I try to understand currently, how RDD works. For example, I want to count the lines based on the context in some RDD object. I have some experince with DataFrames and my code for DF, which has for example columns A, B and probably some other columns, is looking like:

df = sqlContext.read.json("filepath")
df2 = df.groupBy(['A', 'B']).count()

The logical part of this code is clear for me - I do groupBy operation over column name in DF. In RDD I don't have some column name, just similar lines, which could be a tuple or a Row objects... How I can count similar tuples and add it as integer to the unique line? For example my first code is:

df = sqlContext.read.json("filepath") 
rddob = df.rdd.map(lambda line:(line.A, line.B))

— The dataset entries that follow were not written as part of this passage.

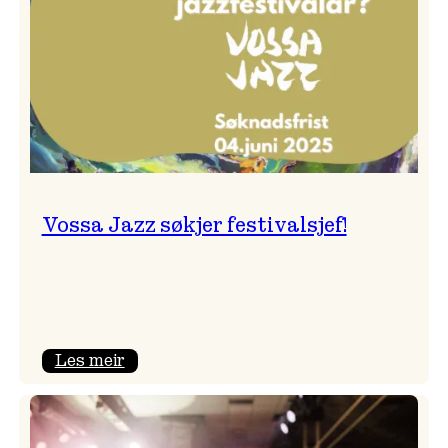
Vossa Jazz søkjer festivalsjef!
:
Les meir
Vossa
Jazz
søkjer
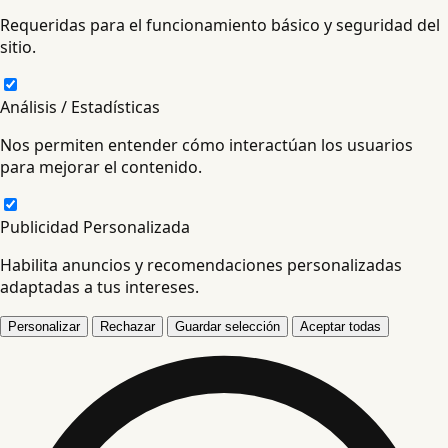
Requeridas para el funcionamiento básico y seguridad del
sitio.
Análisis / Estadísticas
Nos permiten entender cómo interactúan los usuarios
para mejorar el contenido.
Publicidad Personalizada
Habilita anuncios y recomendaciones personalizadas
adaptadas a tus intereses.
Personalizar
Rechazar
Guardar selección
Aceptar todas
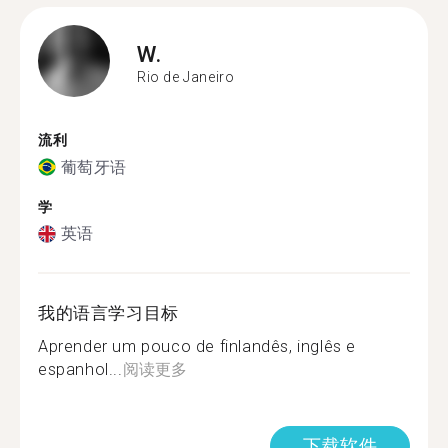
W.
Rio de Janeiro
流利
葡萄牙语
学
英语
我的语言学习目标
Aprender um pouco de finlandês, inglês e
espanhol...
阅读更多
下载软件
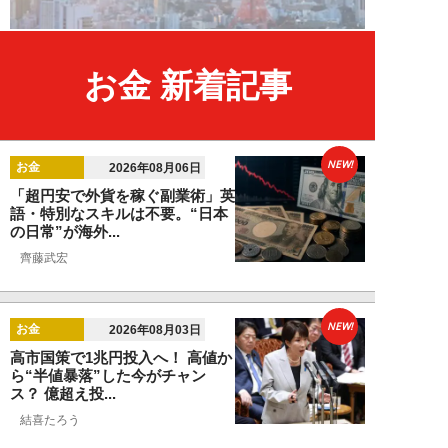
お金 新着記事
NEW!
お金
2026年08月06日
「超円安で外貨を稼ぐ副業術」英
語・特別なスキルは不要。“日本
の日常”が海外...
齊藤武宏
NEW!
お金
2026年08月03日
高市国策で1兆円投入へ！ 高値か
ら“半値暴落”した今がチャン
ス？ 億超え投...
結喜たろう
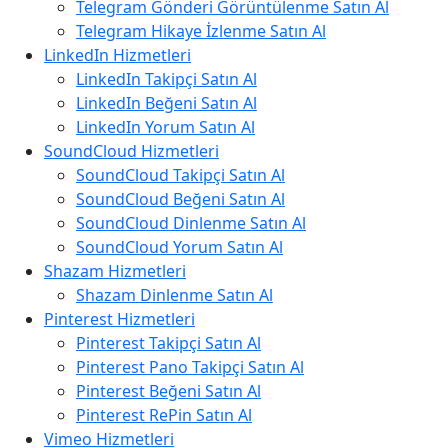
Telegram Gönderi Görüntülenme Satın Al
Telegram Hikaye İzlenme Satın Al
LinkedIn Hizmetleri
LinkedIn Takipçi Satın Al
LinkedIn Beğeni Satın Al
LinkedIn Yorum Satın Al
SoundCloud Hizmetleri
SoundCloud Takipçi Satın Al
SoundCloud Beğeni Satın Al
SoundCloud Dinlenme Satın Al
SoundCloud Yorum Satın Al
Shazam Hizmetleri
Shazam Dinlenme Satın Al
Pinterest Hizmetleri
Pinterest Takipçi Satın Al
Pinterest Pano Takipçi Satın Al
Pinterest Beğeni Satın Al
Pinterest RePin Satın Al
Vimeo Hizmetleri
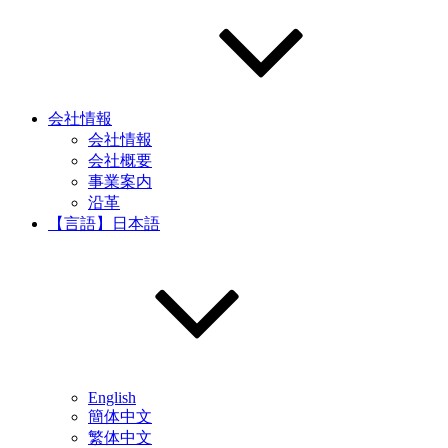
会社情報
会社情報
会社概要
事業案内
沿革
【言語】日本語
English
簡体中文
繁体中文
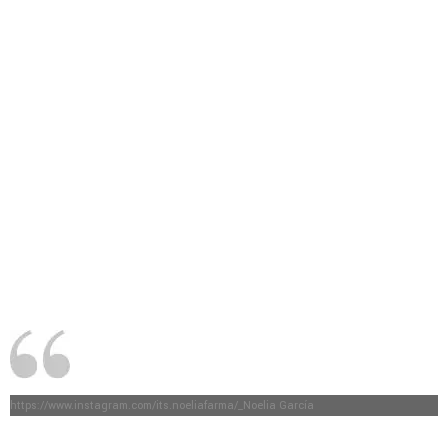
https://www.instagram.com/its.noeliafarma/_Noelia García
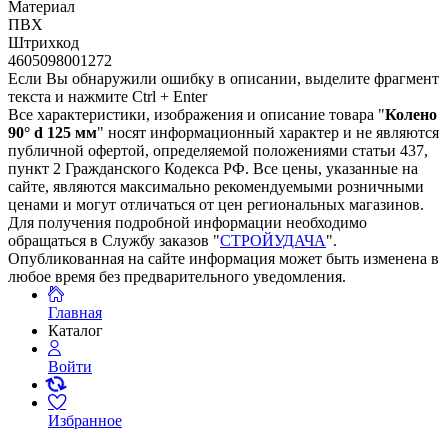
Материал
ПВХ
Штрихкод
4605098001272
Если Вы обнаружили ошибку в описании, выделите фрагмент
текста и нажмите Ctrl + Enter
Все характеристики, изображения и описание товара "
Колено
90° d 125 мм
" носят информационный характер и не являются
публичной офертой, определяемой положениями статьи 437,
пункт 2 Гражданского Кодекса РФ. Все цены, указанные на
сайте, являются максимально рекомендуемыми розничными
ценами и могут отличаться от цен региональных магазинов.
Для получения подробной информации необходимо
обращаться в Службу заказов "
СТРОЙУДАЧА
".
Опубликованная на сайте информация может быть изменена в
любое время без предварительного уведомления.
Главная
Каталог
Войти
Избранное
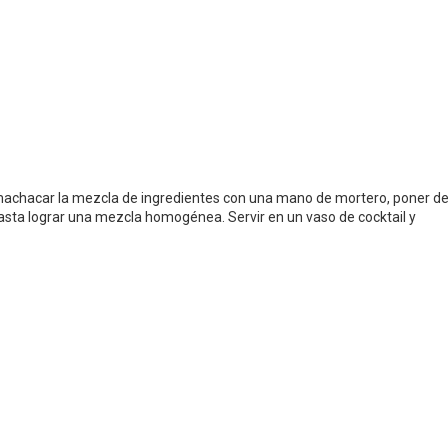
 machacar la mezcla de ingredientes con una mano de mortero, poner de
hasta lograr una mezcla homogénea. Servir en un vaso de cocktail y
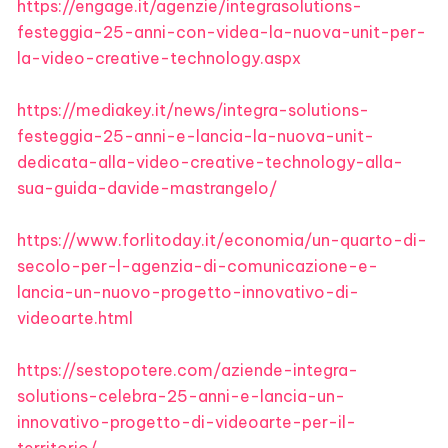
https://engage.it/agenzie/
integrasolutions-
festeggia-25-
anni-con-videa-la-nuova-unit-
per-
la-video-creative-
technology.aspx
https://mediakey.it/news/
integra-solutions-
festeggia-
25-anni-e-lancia-la-nuova-
unit-
dedicata-alla-video-
creative-technology-alla-
sua-
guida-davide-mastrangelo/
https://www.forlitoday.it/
economia/un-quarto-di-
secolo-
per-l-agenzia-di-
comunicazione-e-
lancia-un-
nuovo-progetto-innovativo-di-
videoarte.html
https://sestopotere.com/
aziende-integra-
solutions-
celebra-25-anni-e-lancia-un-
innovativo-progetto-di-
videoarte-per-il-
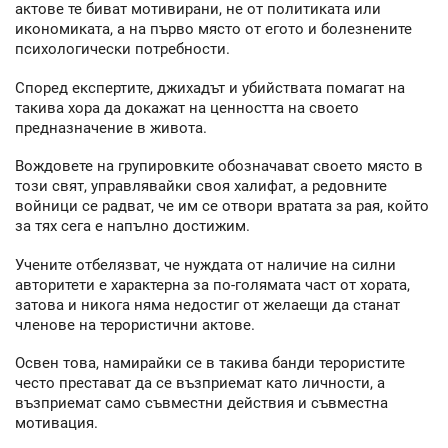
актове те биват мотивирани, не от политиката или
икономиката, а на първо място от егото и болезнените
психологически потребности.
Според експертите, джихадът и убийствата помагат на
такива хора да докажат на ценността на своето
предназначение в живота.
Вождовете на групировките обозначават своето място в
този свят, управлявайки своя халифат, а редовните
войници се радват, че им се отвори вратата за рая, който
за тях сега е напълно достижим.
Учените отбелязват, че нуждата от наличие на силни
авторитети е характерна за по-голямата част от хората,
затова и никога няма недостиг от желаещи да станат
членове на терористични актове.
Освен това, намирайки се в такива банди терористите
често престават да се възприемат като личности, а
възприемат само съвместни действия и съвместна
мотивация.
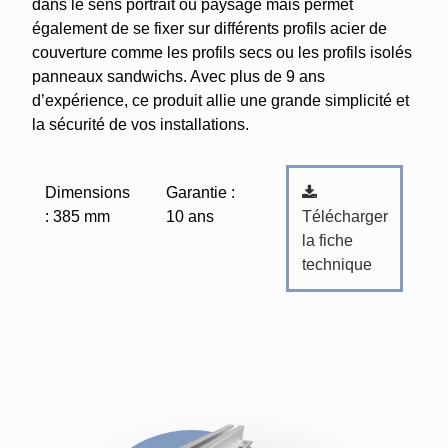
dans le sens portrait ou paysage mais permet
également de se fixer sur différents profils acier de
couverture comme les profils secs ou les profils isolés
panneaux sandwichs. Avec plus de 9 ans
d’expérience, ce produit allie une grande simplicité et
la sécurité de vos installations.
Dimensions
Garantie :
Télécharger
: 385 mm
10 ans
la fiche
technique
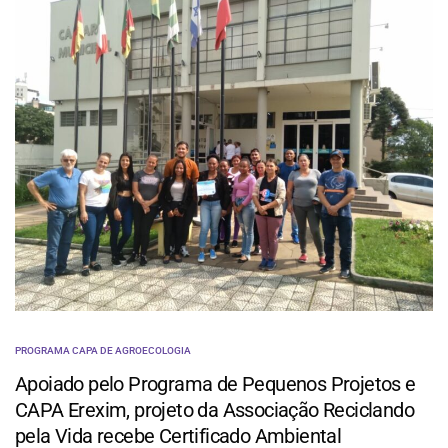
PROGRAMA CAPA DE AGROECOLOGIA
Apoiado pelo Programa de Pequenos Projetos e
CAPA Erexim, projeto da Associação Reciclando
pela Vida recebe Certificado Ambiental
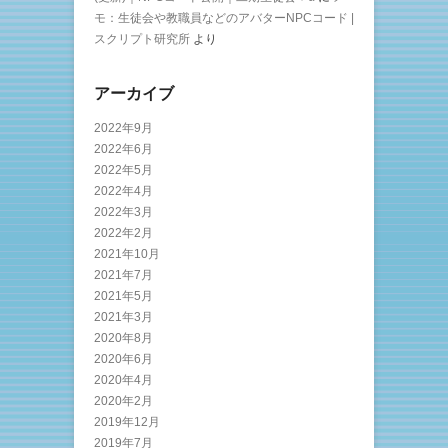
モ：生徒会や教職員などのアバターNPCコード |
スクリプト研究所
より
アーカイブ
2022年9月
2022年6月
2022年5月
2022年4月
2022年3月
2022年2月
2021年10月
2021年7月
2021年5月
2021年3月
2020年8月
2020年6月
2020年4月
2020年2月
2019年12月
2019年7月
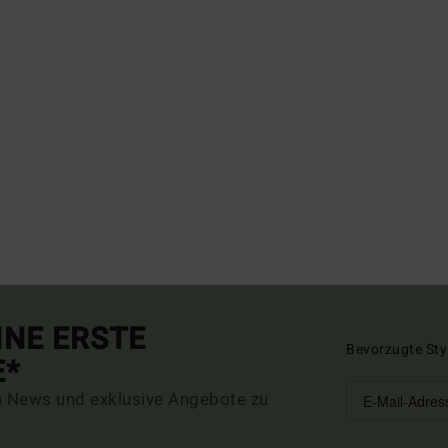
INE ERSTE
Bevorzugte Sty
E*
n News und exklusive Angebote zu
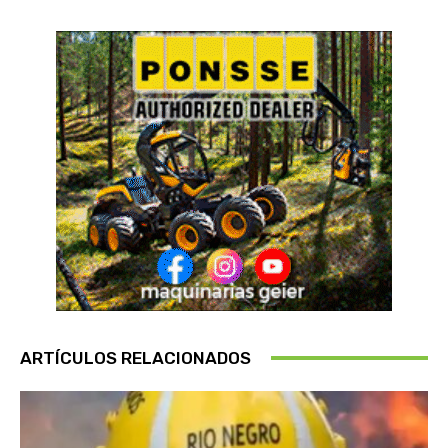
ARTÍCULOS RELACIONADOS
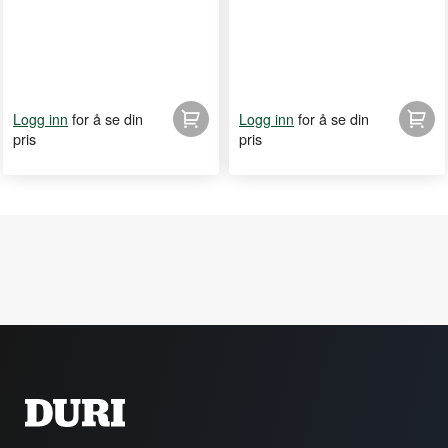
for å se din
for å se din
Logg inn
Logg inn
pris
pris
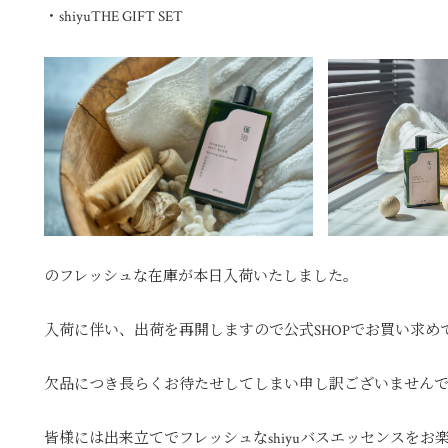
・shiyuTHE GIFT SET
のフレッシュな在庫が本日入荷いたしました。
入荷に伴い、出荷を再開しますので公式SHOPでお買い求め
欠品につき長らくお待たせしてしまい申し訳ございません
皆様には出来立てでフレッシュなshiyuバスエッセンスを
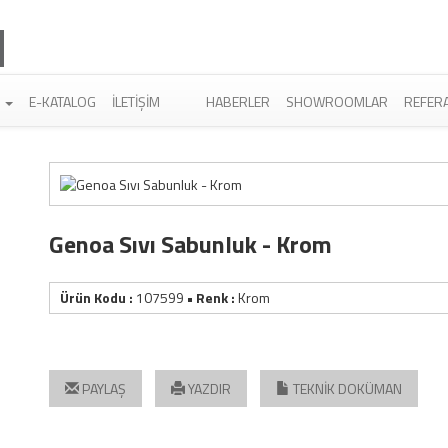
R
E-KATALOG
İLETIŞIM
HABERLER
SHOWROOMLAR
REFER
Genoa Sıvı Sabunluk - Krom
Ürün Kodu :
107599
• Renk :
Krom
PAYLAŞ
YAZDIR
TEKNİK DOKÜMAN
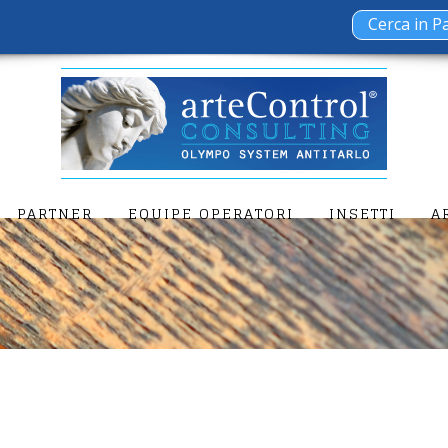
PARTNER
EQUIPE OPERATORI
INSETTI
A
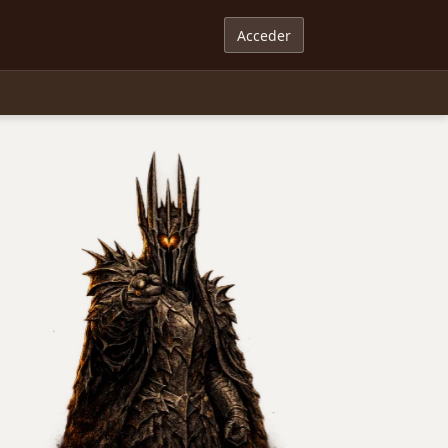
Acceder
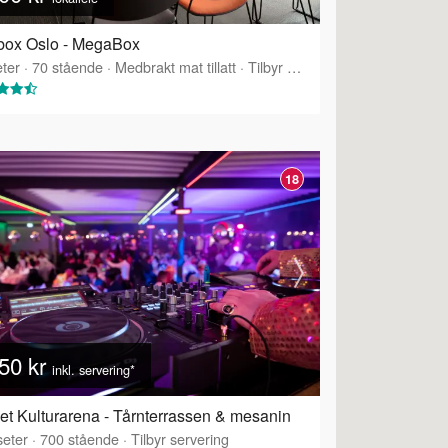
box Oslo - MegaBox
ter
·
70
stående
·
Medbrakt mat tillatt
·
Tilbyr servering
18
50 kr
inkl. servering*
et Kulturarena - Tårnterrassen & mesanin
eter
·
700
stående
·
Tilbyr servering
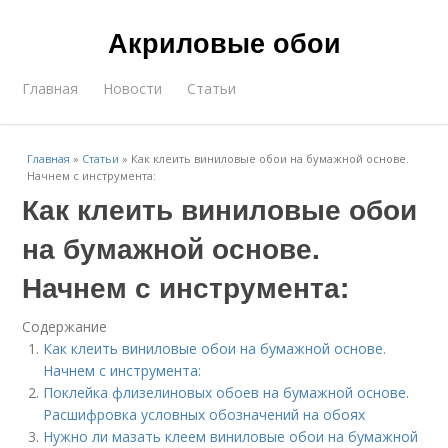
Акриловые обои
Главная
Новости
Статьи
Главная
»
Статьи
»
Как клеить виниловые обои на бумажной основе.
Начнем с инструмента:
Как клеить виниловые обои
на бумажной основе.
Начнем с инструмента:
Содержание
Как клеить виниловые обои на бумажной основе.
Начнем с инструмента:
Поклейка флизелиновых обоев на бумажной основе.
Расшифровка условных обозначений на обоях
Нужно ли мазать клеем виниловые обои на бумажной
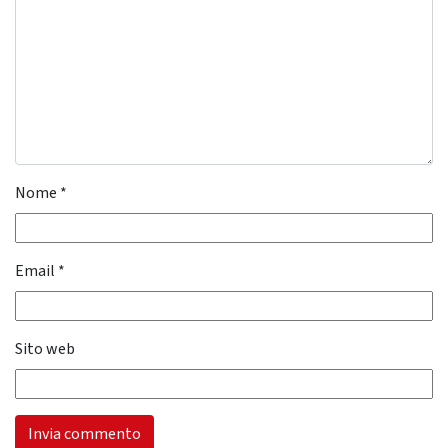
Nome
*
Email
*
Sito web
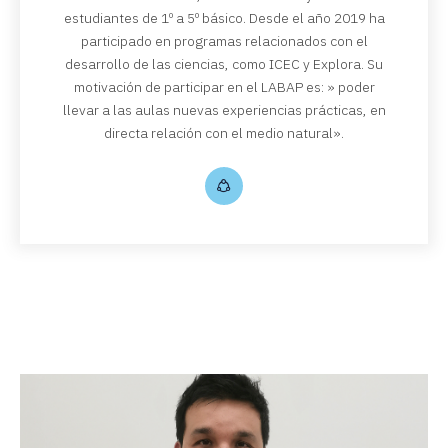
estudiantes de 1º a 5º básico. Desde el año 2019 ha
participado en programas relacionados con el
desarrollo de las ciencias, como ICEC y Explora. Su
motivación de participar en el LABAP es: » poder
llevar a las aulas nuevas experiencias prácticas, en
directa relación con el medio natural».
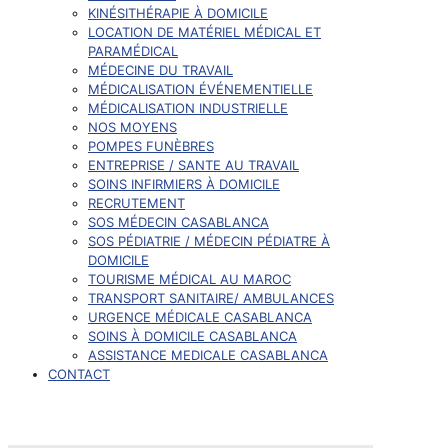
KINÉSITHÉRAPIE À DOMICILE
LOCATION DE MATÉRIEL MÉDICAL ET
PARAMÉDICAL
MÉDECINE DU TRAVAIL
MÉDICALISATION ÉVÉNEMENTIELLE
MÉDICALISATION INDUSTRIELLE
NOS MOYENS
POMPES FUNÈBRES
ENTREPRISE / SANTE AU TRAVAIL
SOINS INFIRMIERS À DOMICILE
RECRUTEMENT
SOS MÉDECIN CASABLANCA
SOS PÉDIATRIE / MÉDECIN PÉDIATRE À
DOMICILE
TOURISME MÉDICAL AU MAROC
TRANSPORT SANITAIRE/ AMBULANCES
URGENCE MÉDICALE CASABLANCA
SOINS À DOMICILE CASABLANCA
ASSISTANCE MEDICALE CASABLANCA
CONTACT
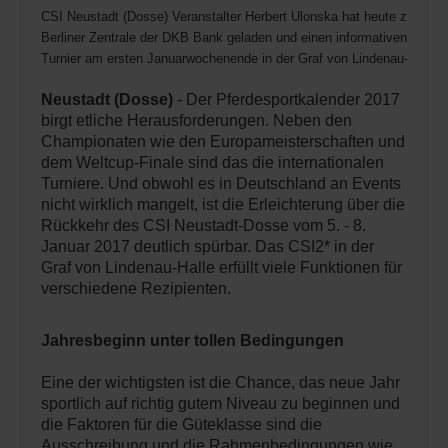
CSI Neustadt (Dosse) Veranstalter Herbert Ulonska hat heute zur Pres
Berliner Zentrale der DKB Bank geladen und einen informativen Ausblic
Turnier am ersten Januarwochenende in der Graf von Lindenau-Halle 
Neustadt (Dosse)
- Der Pferdesportkalender 2017
birgt etliche Herausforderungen. Neben den
Championaten wie den Europameisterschaften und
dem Weltcup-Finale sind das die internationalen
Turniere. Und obwohl es in Deutschland an Events
nicht wirklich mangelt, ist die Erleichterung über die
Rückkehr des CSI Neustadt-Dosse vom 5. - 8.
Januar 2017 deutlich spürbar. Das CSI2* in der
Graf von Lindenau-Halle erfüllt viele Funktionen für
verschiedene Rezipienten.
Jahresbeginn unter tollen Bedingungen
Eine der wichtigsten ist die Chance, das neue Jahr
sportlich auf richtig gutem Niveau zu beginnen und
die Faktoren für die Güteklasse sind die
Ausschreibung und die Rahmenbedingungen wie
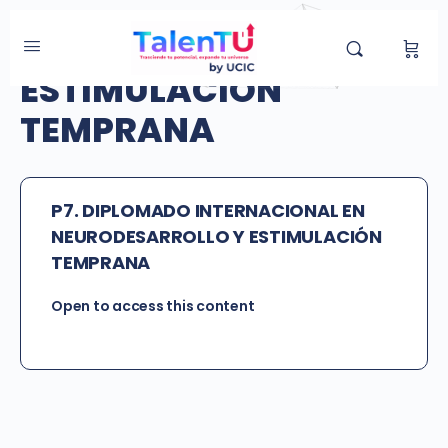
Categoría de Grupo:
ESTIMULACIÓN
TEMPRANA
P7. DIPLOMADO INTERNACIONAL EN
NEURODESARROLLO Y ESTIMULACIÓN
TEMPRANA
Open to access this content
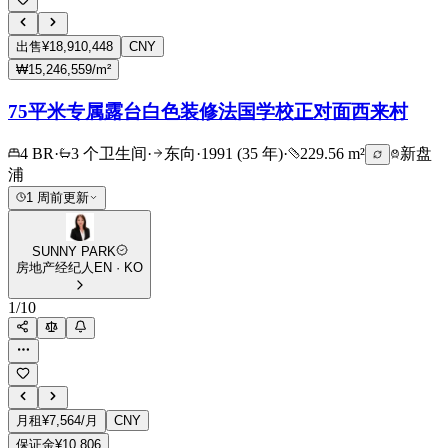
出售
¥18,910,448
CNY
₩15,246,559/m²
75平米专属露台白色装修法国学校正对面西来村
4 BR
·
3 个卫生间
·
东向
·
1991 (35 年)
·
229.56 m²
新盘
浦
1 周前更新
SUNNY PARK
房地产经纪人
EN · KO
1
/
10
月租
¥7,564/月
CNY
保证金
¥10,806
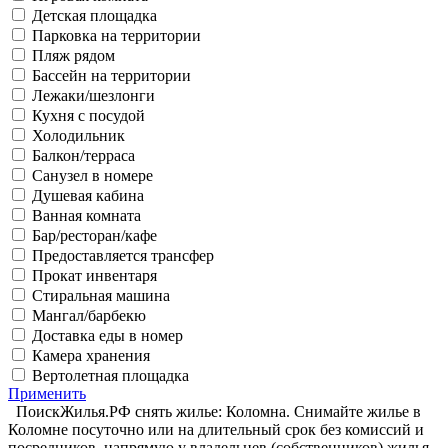
Детская площадка
Парковка на территории
Пляж рядом
Бассейн на территории
Лежаки/шезлонги
Кухня с посудой
Холодильник
Балкон/терраса
Санузел в номере
Душевая кабина
Ванная комната
Бар/ресторан/кафе
Предоставляется трансфер
Прокат инвентаря
Стиральная машина
Мангал/барбекю
Доставка еды в номер
Камера хранения
Вертолетная площадка
Применить
ПоискЖилья.РФ снять жилье: Коломна. Снимайте жилье в
Коломне посуточно или на длительный срок без комиссий и
посредников, напрямую у владельцев (собственников) жилья.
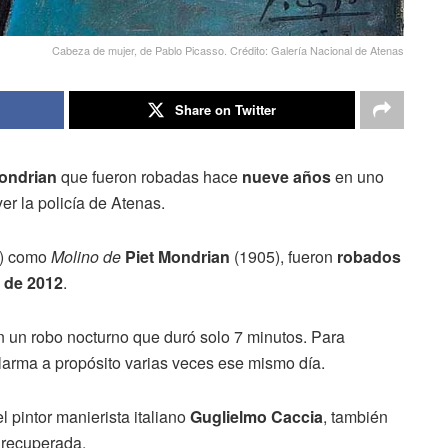
Cabeza de mujer, de Pablo Picasso. Crédito: Galería Nacional de Atenas
Share on Twitter
ondrian
que fueron robadas hace
nueve años
en uno
ayer la policía de Atenas.
) como
Molino de
Piet Mondrian
(1905), fueron
robados
o de 2012
.
 un robo nocturno que duró solo 7 minutos. Para
alarma a propósito varias veces ese mismo día.
l pintor manierista italiano
Guglielmo Caccia
, también
o recuperada.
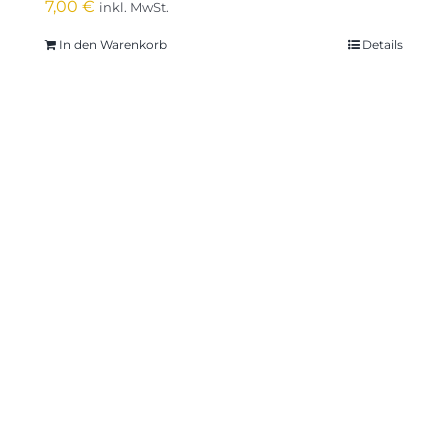
7,00
€
inkl. MwSt.
In den Warenkorb
Details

I do the map operation and create a tuple of the values from the keys A and B. The unique line doesn't have any keys anymore (this is most important difference to the DataFrame, which has column name). Now I can produce something like this, but it calculate just a total number of lines in RDD.

rddcalc = rddob.distinct().count()

What I want for my output, is just:

((a1, b1), 2)
((a2, b2), 3)
((a2, b3), 1)
...

PS

I have found my personal solution for this question. Here: rdd is initial rdd, rddlist is a list of all lines, rddmod is a final modified rdd and consequently the solution.

rddlist = rdd.map(lambda line:(line.A, line.B)).map(lambda line: (line, 1)).countByKey().items()
rddmod = sc.parallelize(rddlist)
1
In fact groupBy isn't recommended because it requires shuffling the partitions, hence moving many data among all nodes.Alberto Bonsanto
@Alberto Bonsanto, thank you for the interest in this topic. I don't think that groupBy is dangerous for DF and for RDD it doesn't exist.Guforu
Well you can find some reasons explained by databricks here Prefer reduceByKey over groupByKeyAlberto Bonsanto
ok, thank you, interesting articleGuforu
Hi @Guforu, I have read this message a couple of times but I still don't understand what you are trying to achieve. Do you want the number of time a specific combination of tuple appear in your RDD?PinoSan

1 Answers

1
votes

I believe what you are looking for here is a reduceByKey. This will give you a count of how many times each distinct pair of (a,b) lines appears. It would look like this:

rddob = df.rdd.map(lambda line: (line.A + line.B, 1))
counts_by_key = rddob.reduceByKey(lambda a,b: a+b)

You will now have key, value pairs of the form: ((a,b), count-of-times-pair-appears)

Please note that this only works if A and B are strings. If they are lists, you have to create a "primary key" type of object to perform the reduce on. You can't perform a reduceByKey where the primary key is some complicated object.